China’s call for a new international reserve currency may signal its concern at the dollar’s weakness and ambitions for a leadership role at next week’s Group of 20 summit, economists said.
Central bank Governor Zhou Xiaochuan this week urged the International Monetary Fund to create a “super-sovereign reserve currency.” The dollar weakened after the Federal Reserve said it would buy Treasuries and the U.S. government outlined plans to buy illiquid bank assets
“China is concerned about the potential for a slide in the dollar as the U.S. attempts to stimulate its economy,” said Mark Williams, a London-based economist at Capital Economics Ltd. The “rare” sight of a Chinese official attempting to reframe an international debate may be “a sign of China becoming more engaged,” he said.
Zhou’s comments may also signal ambitions for the yuan to play a bigger global role. The central bank this week signed a currency swap with Indonesia, adding to agreements since December with South Korea, Hong Kong, Malaysia and Belarus.

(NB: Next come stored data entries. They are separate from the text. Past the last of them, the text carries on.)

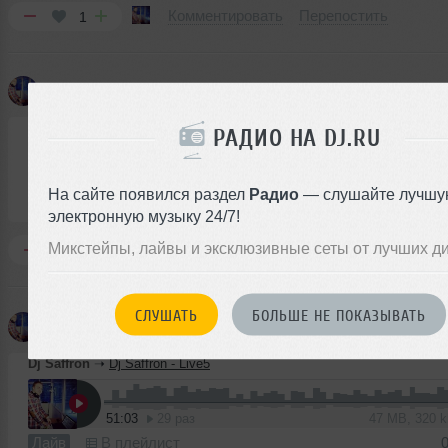
Комментировать
Перепостить
1
Dj Saffron
добавил новый микс
10 ф
Dj Saffron
➝
Dj Saffron - PartyBreak Time Mix
РАДИО НА DJ.RU
25:10
231 раз
58 MB, 320 
На сайте появился раздел
Радио
— слушайте лучшу
Микс
В плейлист (в 3 плейлистах)
10 ф
электронную музыку 24/7!
Микстейпы, лайвы и эксклюзивные сеты от лучших д
Комментировать
Перепостить
0
СЛУШАТЬ
БОЛЬШЕ НЕ ПОКАЗЫВАТЬ
Dj Saffron
добавил новый лайв
0
Dj Saffron
➝
Dj Saffron - Live5
51:03
29 раз
47 MB, 320 
Лайв
В плейлист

It’s also preparing for trade settlement in the Chinese currency with Hong Kong, Macau and the Association of Southeast Asian Nations.
“There is concern and even frustration among top policymakers in Beijing about China’s high exposure to U.S. dollar-denominated financial assets,” said Brian Jackson, senior strategist at Royal Bank of Canada in Hong Kong.
Yuan forwards rose the most in three months with traders betting on appreciation for the first time since September on speculation that the U.S. policies will weaken the dollar. The 12-month forward rate gained 0.9 percent.